# WHAT YOU HAVE TO DO:
What are the lines from the one containing "Είμαστε κατασκευαστής" through the last line of the records below? Return them exactly, leaving out pictures.
%%
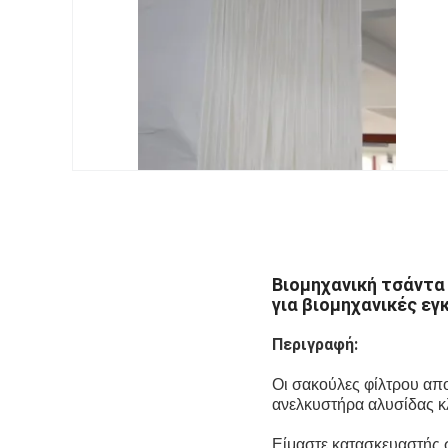
Βιομηχανική τσάντα
για βιομηχανικές ε
Περιγραφή:
Οι σακούλες φίλτρου απ
ανελκυστήρα αλυσίδας κλ
Είμαστε κατασκευαστής 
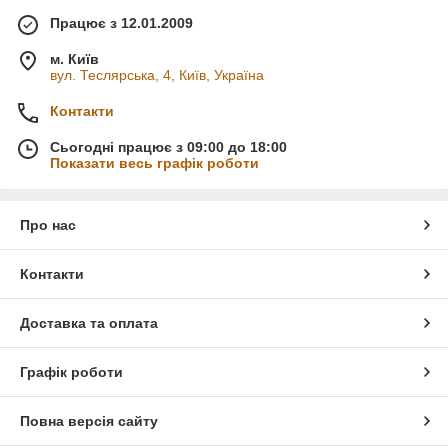
Працює з 12.01.2009
м. Київ
вул. Теслярська, 4, Київ, Україна
Контакти
Сьогодні працює з 09:00 до 18:00
Показати весь графік роботи
Про нас
Контакти
Доставка та оплата
Графік роботи
Повна версія сайту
%%
# RESPONSE TO THE TASK:
Είμαστε κατασκευαστής 
Працює з 12.01.2009
м. Київ
вул. Теслярська, 4, Київ, Україна
Контакти
Сьогодні працює з 09:00 до 18:00
Показати весь графік роботи
Про нас
Контакти
Доставка та оплата
Графік роботи
Повна версія сайту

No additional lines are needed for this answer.